All of the entries are to be printed exactly as they appear.
── DATA TO PROCESS ──
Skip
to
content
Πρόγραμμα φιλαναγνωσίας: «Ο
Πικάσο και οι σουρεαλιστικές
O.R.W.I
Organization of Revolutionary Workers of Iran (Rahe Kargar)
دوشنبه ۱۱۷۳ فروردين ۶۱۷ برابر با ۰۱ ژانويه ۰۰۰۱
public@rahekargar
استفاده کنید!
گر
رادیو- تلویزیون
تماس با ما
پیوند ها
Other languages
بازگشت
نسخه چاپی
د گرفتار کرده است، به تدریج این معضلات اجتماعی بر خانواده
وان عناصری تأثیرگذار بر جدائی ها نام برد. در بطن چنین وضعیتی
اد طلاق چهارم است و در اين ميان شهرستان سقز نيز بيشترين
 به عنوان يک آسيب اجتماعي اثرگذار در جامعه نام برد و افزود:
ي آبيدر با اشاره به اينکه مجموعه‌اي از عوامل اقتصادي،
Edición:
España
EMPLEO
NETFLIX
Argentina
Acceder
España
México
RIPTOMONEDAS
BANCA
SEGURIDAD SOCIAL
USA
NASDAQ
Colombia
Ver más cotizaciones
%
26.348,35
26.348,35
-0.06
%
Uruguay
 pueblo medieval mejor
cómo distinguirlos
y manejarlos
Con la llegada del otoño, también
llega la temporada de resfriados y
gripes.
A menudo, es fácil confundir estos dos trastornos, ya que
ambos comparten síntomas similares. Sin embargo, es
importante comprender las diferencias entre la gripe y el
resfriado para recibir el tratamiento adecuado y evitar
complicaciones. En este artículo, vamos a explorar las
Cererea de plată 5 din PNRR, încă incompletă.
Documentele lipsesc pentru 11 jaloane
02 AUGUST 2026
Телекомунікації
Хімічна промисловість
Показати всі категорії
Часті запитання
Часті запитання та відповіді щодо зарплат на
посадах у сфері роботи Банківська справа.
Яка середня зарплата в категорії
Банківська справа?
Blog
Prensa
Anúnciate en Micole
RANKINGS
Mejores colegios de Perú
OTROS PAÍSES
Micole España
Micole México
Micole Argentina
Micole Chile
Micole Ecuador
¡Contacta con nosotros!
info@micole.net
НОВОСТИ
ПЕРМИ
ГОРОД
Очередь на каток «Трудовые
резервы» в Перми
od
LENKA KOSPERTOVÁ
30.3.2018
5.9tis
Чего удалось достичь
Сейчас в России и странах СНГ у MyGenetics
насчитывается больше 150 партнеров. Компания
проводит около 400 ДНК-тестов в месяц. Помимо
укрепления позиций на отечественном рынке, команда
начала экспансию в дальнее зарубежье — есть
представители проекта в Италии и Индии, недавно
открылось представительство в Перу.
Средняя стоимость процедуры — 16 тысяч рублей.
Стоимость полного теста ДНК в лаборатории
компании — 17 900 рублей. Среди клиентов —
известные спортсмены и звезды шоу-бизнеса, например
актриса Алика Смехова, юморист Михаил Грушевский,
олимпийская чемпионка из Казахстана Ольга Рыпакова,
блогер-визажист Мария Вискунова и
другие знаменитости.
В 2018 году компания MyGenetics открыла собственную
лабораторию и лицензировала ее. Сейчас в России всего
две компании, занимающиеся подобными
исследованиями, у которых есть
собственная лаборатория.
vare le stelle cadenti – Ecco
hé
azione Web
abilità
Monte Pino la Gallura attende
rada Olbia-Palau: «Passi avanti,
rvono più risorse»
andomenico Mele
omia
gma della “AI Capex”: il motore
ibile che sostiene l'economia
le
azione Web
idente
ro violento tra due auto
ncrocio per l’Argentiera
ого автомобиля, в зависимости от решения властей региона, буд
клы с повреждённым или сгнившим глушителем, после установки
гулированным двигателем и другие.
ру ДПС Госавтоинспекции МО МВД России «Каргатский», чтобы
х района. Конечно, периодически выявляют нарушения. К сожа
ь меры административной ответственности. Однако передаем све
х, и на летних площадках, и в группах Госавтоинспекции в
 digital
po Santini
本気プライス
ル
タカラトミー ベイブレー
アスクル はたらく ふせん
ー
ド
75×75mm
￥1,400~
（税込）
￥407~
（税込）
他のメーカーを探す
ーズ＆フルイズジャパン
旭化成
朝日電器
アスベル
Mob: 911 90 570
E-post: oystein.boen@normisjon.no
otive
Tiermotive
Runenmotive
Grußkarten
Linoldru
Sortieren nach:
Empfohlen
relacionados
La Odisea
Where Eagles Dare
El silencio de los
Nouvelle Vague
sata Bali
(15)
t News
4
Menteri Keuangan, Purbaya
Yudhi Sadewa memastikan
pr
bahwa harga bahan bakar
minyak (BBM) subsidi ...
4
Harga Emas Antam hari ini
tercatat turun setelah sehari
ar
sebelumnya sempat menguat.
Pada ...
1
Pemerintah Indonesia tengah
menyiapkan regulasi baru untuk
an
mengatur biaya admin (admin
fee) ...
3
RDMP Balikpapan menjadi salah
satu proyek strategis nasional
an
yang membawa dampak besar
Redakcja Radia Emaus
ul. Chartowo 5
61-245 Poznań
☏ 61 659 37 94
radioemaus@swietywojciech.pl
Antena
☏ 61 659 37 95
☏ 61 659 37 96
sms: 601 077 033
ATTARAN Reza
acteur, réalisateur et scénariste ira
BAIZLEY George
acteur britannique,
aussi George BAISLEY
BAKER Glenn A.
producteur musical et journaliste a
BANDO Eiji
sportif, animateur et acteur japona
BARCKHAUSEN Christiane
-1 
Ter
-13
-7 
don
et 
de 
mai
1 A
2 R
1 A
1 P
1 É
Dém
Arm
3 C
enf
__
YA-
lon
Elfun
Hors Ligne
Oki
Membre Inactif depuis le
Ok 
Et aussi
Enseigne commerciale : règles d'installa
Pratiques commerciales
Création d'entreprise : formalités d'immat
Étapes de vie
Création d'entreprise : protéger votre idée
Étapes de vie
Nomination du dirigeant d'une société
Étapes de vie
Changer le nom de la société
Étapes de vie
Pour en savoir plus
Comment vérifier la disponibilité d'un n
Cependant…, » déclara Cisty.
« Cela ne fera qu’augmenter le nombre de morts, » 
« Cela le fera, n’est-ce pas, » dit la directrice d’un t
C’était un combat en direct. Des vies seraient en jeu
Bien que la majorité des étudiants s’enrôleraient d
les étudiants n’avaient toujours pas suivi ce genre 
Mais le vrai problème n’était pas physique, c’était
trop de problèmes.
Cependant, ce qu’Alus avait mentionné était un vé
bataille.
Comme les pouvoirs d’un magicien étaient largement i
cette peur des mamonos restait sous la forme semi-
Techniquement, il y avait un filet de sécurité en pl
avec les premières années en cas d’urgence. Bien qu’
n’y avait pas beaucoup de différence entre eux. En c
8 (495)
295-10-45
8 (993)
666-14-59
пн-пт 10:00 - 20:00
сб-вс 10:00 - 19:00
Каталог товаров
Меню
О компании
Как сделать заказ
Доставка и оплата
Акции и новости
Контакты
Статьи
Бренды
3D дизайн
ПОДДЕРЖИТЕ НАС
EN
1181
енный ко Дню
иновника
───
§ **RESULT OF THE EXERCISE**
Skip
to
content
Πρόγραμμα φιλαναγνωσίας: «Ο
Πικάσο και οι σουρεαλιστικές
O.R.W.I
Organization of Revolutionary Workers of Iran (Rahe Kargar)
دوشنبه ۱۱۷۳ فروردين ۶۱۷ برابر با ۰۱ ژانويه ۰۰۰۱
public@rahekargar
استفاده کنید!
گر
رادیو- تلویزیون
تماس با ما
پیوند ها
Other languages
بازگشت
نسخه چاپی
د گرفتار کرده است، به تدریج این معضلات اجتماعی بر خانواده
وان عناصری تأثیرگذار بر جدائی ها نام برد. در بطن چنین وضعیتی
اد طلاق چهارم است و در اين ميان شهرستان سقز نيز بيشترين
 به عنوان يک آسيب اجتماعي اثرگذار در جامعه نام برد و افزود:
ي آبيدر با اشاره به اينکه مجموعه‌اي از عوامل اقتصادي،
Edición:
España
EMPLEO
NETFLIX
Argentina
Acceder
España
México
RIPTOMONEDAS
BANCA
SEGURIDAD SOCIAL
USA
NASDAQ
Colombia
Ver más cotizaciones
%
26.348,35
26.348,35
-0.06
%
Uruguay
 pueblo medieval mejor
cómo distinguirlos
y manejarlos
Con la llegada del otoño, también
llega la temporada de resfriados y
gripes.
A menudo, es fácil confundir estos dos trastornos, ya que
ambos comparten síntomas similares. Sin embargo, es
importante comprender las diferencias entre la gripe y el
resfriado para recibir el tratamiento adecuado y evitar
complicaciones. En este artículo, vamos a explorar las
Cererea de plată 5 din PNRR, încă incompletă.
Documentele lipsesc pentru 11 jaloane
02 AUGUST 2026
Телекомунікації
Хімічна промисловість
Показати всі категорії
Часті запитання
Часті запитання та відповіді щодо зарплат на
посадах у сфері роботи Банківська справа.
Яка середня зарплата в категорії
Банківська справа?
Blog
Prensa
Anúnciate en Micole
RANKINGS
Mejores colegios de Perú
OTROS PAÍSES
Micole España
Micole México
Micole Argentina
Micole Chile
Micole Ecuador
¡Contacta con nosotros!
info@micole.net
НОВОСТИ
ПЕРМИ
ГОРОД
Очередь на каток «Трудовые
резервы» в Перми
od
LENKA KOSPERTOVÁ
30.3.2018
5.9tis
Чего удалось достичь
Сейчас в России и странах СНГ у MyGenetics
насчитывается больше 150 партнеров. Компания
проводит около 400 ДНК-тестов в месяц. Помимо
укрепления позиций на отечественном рынке, команда
начала экспансию в дальнее зарубежье — есть
представители проекта в Италии и Индии, недавно
открылось представительство в Перу.
Средняя стоимость процедуры — 16 тысяч рублей.
Стоимость полного теста ДНК в лаборатории
компании — 17 900 рублей. Среди клиентов —
известные спортсмены и звезды шоу-бизнеса, например
актриса Алика Смехова, юморист Михаил Грушевский,
олимпийская чемпионка из Казахстана Ольга Рыпакова,
блогер-визажист Мария Вискунова и
другие знаменитости.
В 2018 году компания MyGenetics открыла собственную
лабораторию и лицензировала ее. Сейчас в России всего
две компании, занимающиеся подобными
исследованиями, у которых есть
собственная лаборатория.
vare le stelle cadenti – Ecco
hé
azione Web
abilità
Monte Pino la Gallura attende
rada Olbia-Palau: «Passi avanti,
rvono più risorse»
andomenico Mele
omia
gma della “AI Capex”: il motore
ibile che sostiene l'economia
le
azione Web
idente
ro violento tra due auto
ncrocio per l’Argentiera
ого автомобиля, в зависимости от решения властей региона, буд
клы с повреждённым или сгнившим глушителем, после установки
гулированным двигателем и другие.
ру ДПС Госавтоинспекции МО МВД России «Каргатский», чтобы
х района. Конечно, периодически выявляют нарушения. К сожа
ь меры административной ответственности. Однако передаем све
х, и на летних площадках, и в группах Госавтоинспекции в
 digital
po Santini
本気プライス
ル
タカラトミー ベイブレー
アスクル はたらく ふせん
ー
ド
75×75mm
￥1,400~
（税込）
￥407~
（税込）
他のメーカーを探す
ーズ＆フルイズジャパン
旭化成
朝日電器
アスベル
Mob: 911 90 570
E-post: oystein.boen@normisjon.no
otive
Tiermotive
Runenmotive
Grußkarten
Linoldru
Sortieren nach:
Empfohlen
relacionados
La Odisea
Where Eagles Dare
El silencio de los
Nouvelle Vague
sata Bali
(15)
t News
4
Menteri Keuangan, Purbaya
Yudhi Sadewa memastikan
pr
bahwa harga bahan bakar
minyak (BBM) subsidi ...
4
Harga Emas Antam hari ini
tercatat turun setelah sehari
ar
sebelumnya sempat menguat.
Pada ...
1
Pemerintah Indonesia tengah
menyiapkan regulasi baru untuk
an
mengatur biaya admin (admin
fee) ...
3
RDMP Balikpapan menjadi salah
satu proyek strategis nasional
an
yang membawa dampak besar
Redakcja Radia Emaus
ul. Chartowo 5
61-245 Poznań
☏ 61 659 37 94
radioemaus@swietywojciech.pl
Antena
☏ 61 659 37 95
☏ 61 659 37 96
sms: 601 077 033
ATTARAN Reza
acteur, réalisateur et scénariste ira
BAIZLEY George
acteur britannique,
aussi George BAISLEY
BAKER Glenn A.
producteur musical et journaliste a
BANDO Eiji
sportif, animateur et acteur japona
BARCKHAUSEN Christiane
-1 
Ter
-13
-7 
don
et 
de 
mai
1 A
2 R
1 A
1 P
1 É
Dém
Arm
3 C
enf
__
YA-
lon
Elfun
Hors Ligne
Oki
Membre Inactif depuis le
Ok 
Et aussi
Enseigne commerciale : règles d'installa
Pratiques commerciales
Création d'entreprise : formalités d'immat
Étapes de vie
Création d'entreprise : protéger votre idée
Étapes de vie
Nomination du dirigeant d'une société
Étapes de vie
Changer le nom de la société
Étapes de vie
Pour en savoir plus
Comment vérifier la disponibilité d'un n
Cependant…, » déclara Cisty.
« Cela ne fera qu’augmenter le nombre de morts, » 
« Cela le fera, n’est-ce pas, » dit la directrice d’un t
C’était un combat en direct. Des vies seraient en jeu
Bien que la majorité des étudiants s’enrôleraient d
les étudiants n’avaient toujours pas suivi ce genre 
Mais le vrai problème n’était pas physique, c’était
trop de problèmes.
Cependant, ce qu’Alus avait mentionné était un vé
bataille.
Comme les pouvoirs d’un magicien étaient largement i
cette peur des mamonos restait sous la forme semi-
Techniquement, il y avait un filet de sécurité en pl
avec les premières années en cas d’urgence. Bien qu’
n’y avait pas beaucoup de différence entre eux. En c
8 (495)
295-10-45
8 (993)
666-14-59
пн-пт 10:00 - 20:00
сб-вс 10:00 - 19:00
Каталог товаров
Меню
О компании
Как сделать заказ
Доставка и оплата
Акции и новости
Контакты
Статьи
Бренды
3D дизайн
ПОДДЕРЖИТЕ НАС
EN
1181
енный ко Дню
иновника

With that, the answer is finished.